* **WORK INSTRUCTION**
The required output is the lines below from the line containing "Regulamin Konta (323, 2413)" to the line containing "週末最強大 (101, 981)", inclusive, retyped exactly. No other lines belong in it.

==== MATERIALS PROVIDED ====

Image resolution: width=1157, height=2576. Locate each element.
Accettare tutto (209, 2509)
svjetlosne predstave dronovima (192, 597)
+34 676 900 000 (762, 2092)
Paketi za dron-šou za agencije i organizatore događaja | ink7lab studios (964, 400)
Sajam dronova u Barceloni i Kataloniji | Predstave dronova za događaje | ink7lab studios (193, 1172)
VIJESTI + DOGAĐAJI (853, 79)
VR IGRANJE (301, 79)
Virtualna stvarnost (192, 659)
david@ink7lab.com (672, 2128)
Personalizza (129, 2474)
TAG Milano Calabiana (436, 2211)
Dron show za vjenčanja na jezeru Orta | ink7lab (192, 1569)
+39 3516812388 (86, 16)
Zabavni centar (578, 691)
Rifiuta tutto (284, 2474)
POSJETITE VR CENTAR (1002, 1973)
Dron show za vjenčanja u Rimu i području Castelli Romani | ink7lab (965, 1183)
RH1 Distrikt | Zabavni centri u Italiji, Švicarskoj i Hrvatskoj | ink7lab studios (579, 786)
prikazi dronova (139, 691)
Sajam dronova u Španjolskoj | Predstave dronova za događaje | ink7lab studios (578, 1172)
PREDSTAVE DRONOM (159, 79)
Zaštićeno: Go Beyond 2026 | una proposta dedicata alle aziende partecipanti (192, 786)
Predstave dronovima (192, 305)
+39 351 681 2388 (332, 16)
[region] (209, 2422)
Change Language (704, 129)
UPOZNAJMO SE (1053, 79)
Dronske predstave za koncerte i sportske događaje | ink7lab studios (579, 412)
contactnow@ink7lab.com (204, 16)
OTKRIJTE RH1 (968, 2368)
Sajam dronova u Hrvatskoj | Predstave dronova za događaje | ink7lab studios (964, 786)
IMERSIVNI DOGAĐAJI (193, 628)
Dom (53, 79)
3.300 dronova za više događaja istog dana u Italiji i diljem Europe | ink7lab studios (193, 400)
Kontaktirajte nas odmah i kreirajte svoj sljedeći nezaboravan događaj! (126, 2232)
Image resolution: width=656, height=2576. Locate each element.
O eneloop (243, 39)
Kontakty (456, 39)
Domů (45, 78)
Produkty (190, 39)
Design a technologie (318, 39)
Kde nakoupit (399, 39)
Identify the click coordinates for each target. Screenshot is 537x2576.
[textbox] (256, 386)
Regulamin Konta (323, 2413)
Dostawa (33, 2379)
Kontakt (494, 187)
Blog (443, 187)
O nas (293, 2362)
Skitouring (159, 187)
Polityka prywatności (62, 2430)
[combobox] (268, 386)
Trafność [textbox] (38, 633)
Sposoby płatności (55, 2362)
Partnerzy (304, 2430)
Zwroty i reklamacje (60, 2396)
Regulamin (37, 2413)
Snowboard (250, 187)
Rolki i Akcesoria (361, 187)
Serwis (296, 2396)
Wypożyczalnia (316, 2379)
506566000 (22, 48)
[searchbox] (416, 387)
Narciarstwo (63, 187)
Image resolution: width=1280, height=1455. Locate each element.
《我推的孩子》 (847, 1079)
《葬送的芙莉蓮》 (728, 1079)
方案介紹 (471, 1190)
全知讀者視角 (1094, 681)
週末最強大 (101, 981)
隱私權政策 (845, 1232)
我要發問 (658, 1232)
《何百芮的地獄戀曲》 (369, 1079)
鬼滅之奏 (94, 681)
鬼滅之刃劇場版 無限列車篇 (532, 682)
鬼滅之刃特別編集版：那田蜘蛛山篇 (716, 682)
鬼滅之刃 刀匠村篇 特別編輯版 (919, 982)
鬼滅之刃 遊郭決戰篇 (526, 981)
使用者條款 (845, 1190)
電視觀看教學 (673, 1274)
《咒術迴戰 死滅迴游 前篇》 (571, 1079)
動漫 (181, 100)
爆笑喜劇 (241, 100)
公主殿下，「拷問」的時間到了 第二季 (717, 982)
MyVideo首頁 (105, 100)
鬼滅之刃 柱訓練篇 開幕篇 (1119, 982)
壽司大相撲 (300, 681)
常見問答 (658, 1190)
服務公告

====

* **RESPONSE TO THIS EXERCISE**
Regulamin Konta (323, 2413)
Dostawa (33, 2379)
Kontakt (494, 187)
Blog (443, 187)
O nas (293, 2362)
Skitouring (159, 187)
Polityka prywatności (62, 2430)
[combobox] (268, 386)
Trafność [textbox] (38, 633)
Sposoby płatności (55, 2362)
Partnerzy (304, 2430)
Zwroty i reklamacje (60, 2396)
Regulamin (37, 2413)
Snowboard (250, 187)
Rolki i Akcesoria (361, 187)
Serwis (296, 2396)
Wypożyczalnia (316, 2379)
506566000 (22, 48)
[searchbox] (416, 387)
Narciarstwo (63, 187)
Image resolution: width=1280, height=1455. Locate each element.
《我推的孩子》 (847, 1079)
《葬送的芙莉蓮》 (728, 1079)
方案介紹 (471, 1190)
全知讀者視角 (1094, 681)
週末最強大 (101, 981)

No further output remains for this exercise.